Intense winter rain storms in early 2010 left the southern lanes of the Great Highway, a 3.5-mile road that runs along San Francisco's Ocean Beach, full of sand and closed for much of the year. When the road construction was completed in 1929, it was seen as a key artery to connect the city with Marin County to the north and southern reaches of the city's peninsula. Today, the highway has become a key focus in an escalating erosion problem that the city has been band-aiding for years.
The coast has been eroding for tens of thousands of years, but the pace of erosion is accelerating as the global climate warms. Sea level rises of 14 inches are expected by 2050. City planners, coastal engineers and a network of agencies are struggling to find the best, smartest ways to adapt to changes to the city's coast.

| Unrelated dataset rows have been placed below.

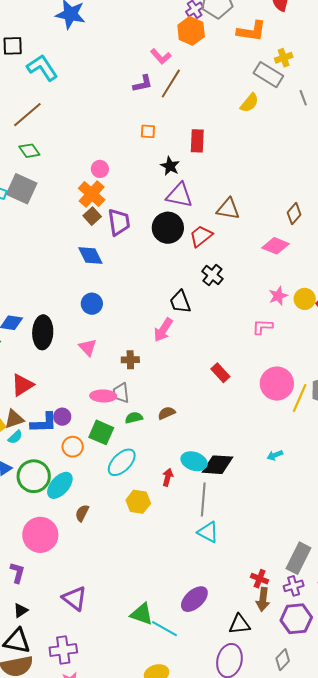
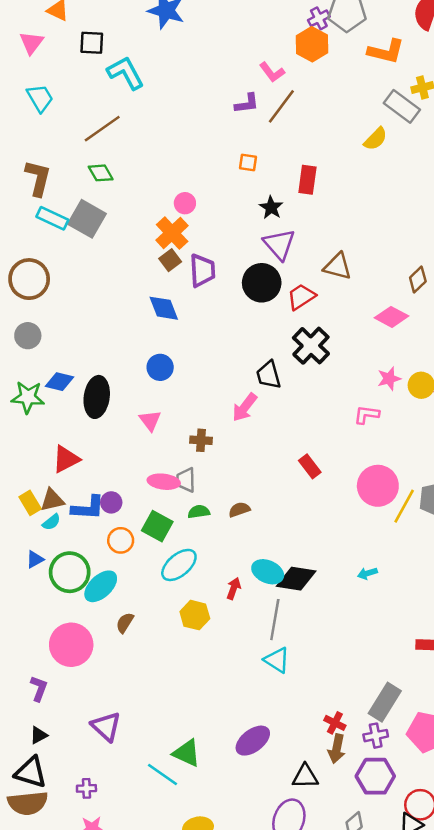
purple triangle: (179, 195) -> (279, 244), turned 32
black cross: (212, 275) -> (311, 346), size x1.4
cyan line: (165, 629) -> (162, 774), moved
purple cross: (63, 650) -> (86, 788), size x0.6

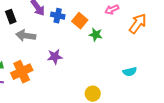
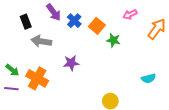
blue cross: (58, 16) -> (74, 21), turned 32
orange cross: (22, 72) -> (37, 78), turned -35

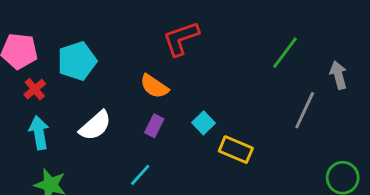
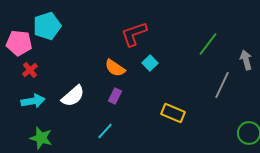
cyan pentagon: (77, 61) -> (47, 26), moved
cyan square: (203, 123) -> (150, 63), moved
cyan arrow: (39, 133) -> (33, 101), turned 90

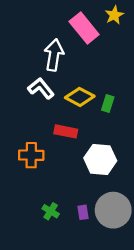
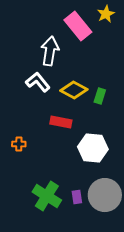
orange cross: (31, 155) -> (19, 144), moved, size x0.6
green cross: (51, 211) -> (47, 196), size x1.8

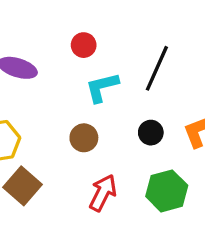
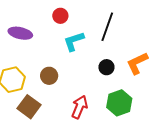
brown circle: (84, 138) -> (49, 76), moved

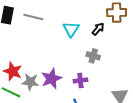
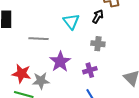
gray line: (33, 17) -> (38, 39), moved
purple star: (51, 79) -> (60, 62), moved

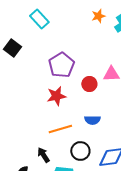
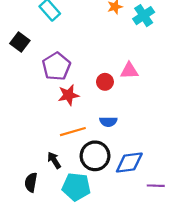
purple pentagon: (61, 65) -> (56, 66), moved
black circle: (80, 151) -> (95, 156), size x1.4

It's not going to be cheap. The San Francisco Planning and Urban Research (SPUR) Association has drafted a Master Plan that would include reducing the width of the Great Highway, redirecting traffic inland, restoring the beach's dunes that have been eroded away, and linking the beach with nearby Golden Gate Park. The raft of changes would cost around $343 million, reports the San Francisco Chronicle. But here's the kicker: no one knows how long adaptations like these will hold.
The Army Corps of Engineers has a cheaper plan: restore the beach using the tons of sand it regularly pumps up from the Bay in order to ensure safe depths in the shipping lane under the Golden Gate Bridge. It would cost around $10 million, but it would be far from a permanent solution and just one major storm could erase its benefits.
What's concerning planners and engineers is much more than vehicular access or a shrinking beach. The city's wastewater and storm water infrastructure, in particular a seaside treatment plant and a 14-foot-wide underground pipe that prevents storm water overflow into the ocean, are at stake. One proposed solution to protecting the infrastructure is to continue to fortify the beach with boulders or build new retaining walls. But some research shows this isn't a long term solution because the hard surfaces force wave energy to ricochet and that leads to more erosion, reports the New York Times. Plus, it will shrink or eliminate the sandy beach, which is a major draw for residents and tourists alike.
One study estimates that if nothing is done, it will be a $650 million problem.
Cities all over the country are intently watching to see how San Francisco will address its coastal erosion. It's not just about how the city will or will not make physical changes to the beach or use technology to adapt to or combat erosion, but also how the many agencies and stakeholders involved with the decision-making will work together. Or not.